Teenagers and teachers at John Oliver secondary have just completed the school’s Digital Code of Conduct.
Acting responsibly, respectfully and safely are the three keys of the code the school has worked on for nearly a year.
“Co-creating a code of conduct like this with students is a really powerful experience,” said principal Tim McGeer. “It really speaks to the idea of… reflecting the inner values and desires, hopes and dreams of our learning community.”
The first point of the code states, “I will demonstrate ethical behaviour in the digital world just as I would in the real world.”
Grade 11 student Ben Segall said he was struck by the disconnect some students and teachers felt between their online and
“And how really it is the same thing and should be the same thing,” he said. “When you realize that, that they’re both the same thing, it’s much easier not to bully online, not to harass people, not to do those things. It’s much easier to realize ‘that’s me.’”
McGeer and Segall say racial and other negative remarks made online by J.O. students have virtually vanished.
Social media expert Jesse Miller showed J.O. students last spring how swiftly a text message can spread. He had one student text a message to one friend who forwarded to another and so on, with 90 per cent of up to 650 students in one assembly receiving the text within 80 minutes.
All 1,100 students at the school wrote 10 statements about how they would act online. Each classroom submitted its top 10 statements, and student leaders and teachers synthesized the final statements for the code.
“Going through the process of having that school-wide conversation, that’s not just about awareness, it’s about creating a community set of standards and really letting kids take a major role in that,” McGeer said. “We can attribute that to a lot of the decrease in the behaviour.”

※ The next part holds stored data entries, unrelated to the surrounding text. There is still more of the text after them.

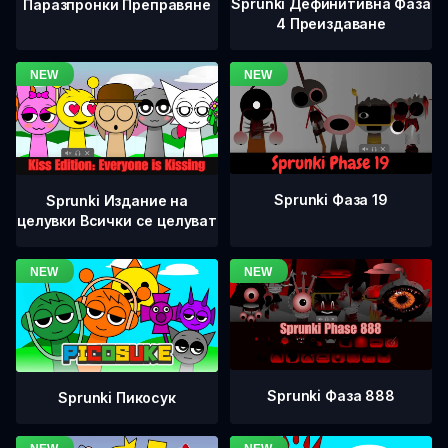
Sprunki Дефинитивна Фаза
Паразпронки Преправяне
4 Преиздаване
Sprunki Фаза 19
Sprunki Издание на
целувки Всички се целуват
Sprunki Фаза 888
Sprunki Пикосук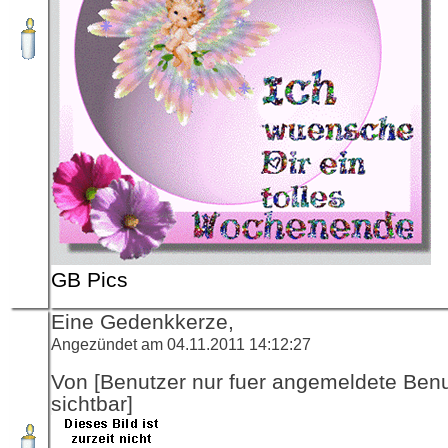
GB Pics
Eine Gedenkkerze,
Angezündet am 04.11.2011 14:12:27
Von [Benutzer nur fuer angemeldete Ben
sichtbar]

He noted students have not only considered how inappropriate behaviour could hurt themselves when applying for jobs and scholarships and also hurt the subject of their comments, but also how wired they want to be all the time.
To that end, the code of conduct states: “I will work to have a balanced, healthy lifestyle relationship with technology,” under its safety category.
The code was serendipitously ready for the anti-bullying Pink Shirt Day, Feb. 26, McGeer said.